WHAT YOU SHOULD DO -
Set down the records once more, please, exactly and with the pictures left out.

GIVEN ENTRIES -
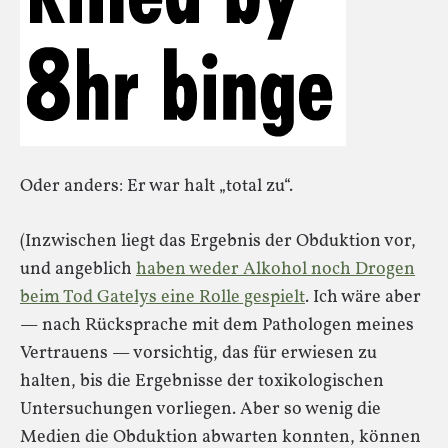
Oder anders: Er war halt „total zu“.
(Inzwischen liegt das Ergebnis der Obduktion vor,
und angeblich
haben weder Alkohol noch Drogen
beim Tod Gatelys eine Rolle gespielt
. Ich wäre aber
— nach Rücksprache mit dem Pathologen meines
Vertrauens — vorsichtig, das für erwiesen zu
halten, bis die Ergebnisse der toxikologischen
Untersuchungen vorliegen. Aber so wenig die
Medien die Obduktion abwarten konnten, können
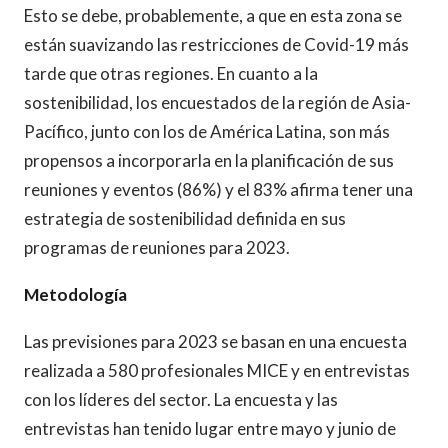
Esto se debe, probablemente, a que en esta zona se
están suavizando las restricciones de Covid-19 más
tarde que otras regiones. En cuanto a la
sostenibilidad, los encuestados de la región de Asia-
Pacífico, junto con los de América Latina, son más
propensos a incorporarla en la planificación de sus
reuniones y eventos (86%) y el 83% afirma tener una
estrategia de sostenibilidad definida en sus
programas de reuniones para 2023.
Metodología
Las previsiones para 2023 se basan en una encuesta
realizada a 580 profesionales MICE y en entrevistas
con los líderes del sector. La encuesta y las
entrevistas han tenido lugar entre mayo y junio de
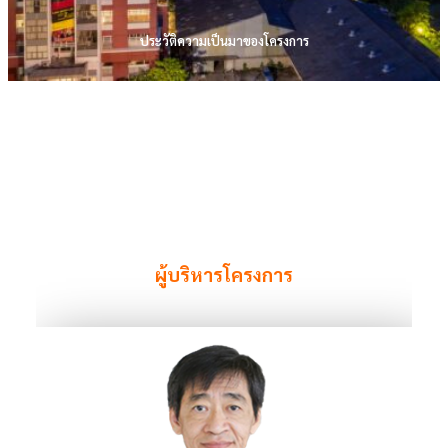
ประวัติความเป็นมาของโครงการ
ผู้บริหารโครงการ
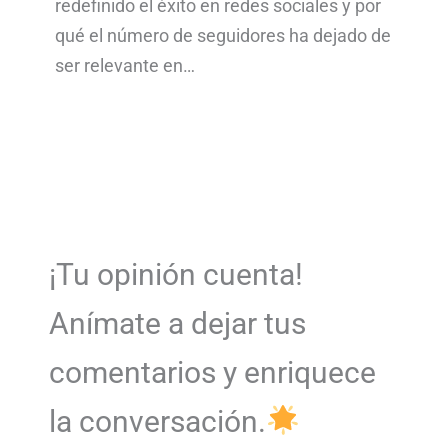
redefinido el éxito en redes sociales y por
qué el número de seguidores ha dejado de
ser relevante en…
¡Tu opinión cuenta!
Anímate a dejar tus
comentarios y enriquece
la conversación.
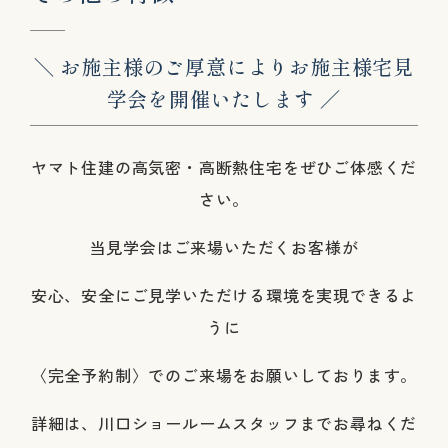
＼ お施主様のご厚意によりお施主様宅見
学会を開催いたします ／
ヤマト住建の高気密・高断熱住宅をぜひご体感くだ
さい。
当見学会はご来場いただくお客様が
安心、安全にご見学いただける環境を実現できるよ
うに
〈完全予約制〉でのご来場をお願いしております。
詳細は、川口ショールームスタッフまでお尋ねくだ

ANSWER FOR THE TASK -
Oder anders: Er war halt „total zu“.
(Inzwischen liegt das Ergebnis der Obduktion vor,
und angeblich
haben weder Alkohol noch Drogen
beim Tod Gatelys eine Rolle gespielt
. Ich wäre aber
— nach Rücksprache mit dem Pathologen meines
Vertrauens — vorsichtig, das für erwiesen zu
halten, bis die Ergebnisse der toxikologischen
Untersuchungen vorliegen. Aber so wenig die
Medien die Obduktion abwarten konnten, können
Esto se debe, probablemente, a que en esta zona se
están suavizando las restricciones de Covid-19 más
tarde que otras regiones. En cuanto a la
sostenibilidad, los encuestados de la región de Asia-
Pacífico, junto con los de América Latina, son más
propensos a incorporarla en la planificación de sus
reuniones y eventos (86%) y el 83% afirma tener una
estrategia de sostenibilidad definida en sus
programas de reuniones para 2023.
Metodología
Las previsiones para 2023 se basan en una encuesta
realizada a 580 profesionales MICE y en entrevistas
con los líderes del sector. La encuesta y las
entrevistas han tenido lugar entre mayo y junio de
ประวัติความเป็นมาของโครงการ
ผู้บริหารโครงการ
redefinido el éxito en redes sociales y por
qué el número de seguidores ha dejado de
ser relevante en…
¡Tu opinión cuenta!
Anímate a dejar tus
comentarios y enriquece
la conversación.
＼ お施主様のご厚意によりお施主様宅見
学会を開催いたします ／
ヤマト住建の高気密・高断熱住宅をぜひご体感くだ
さい。
当見学会はご来場いただくお客様が
安心、安全にご見学いただける環境を実現できるよ
うに
〈完全予約制〉でのご来場をお願いしております。
詳細は、川口ショールームスタッフまでお尋ねくだ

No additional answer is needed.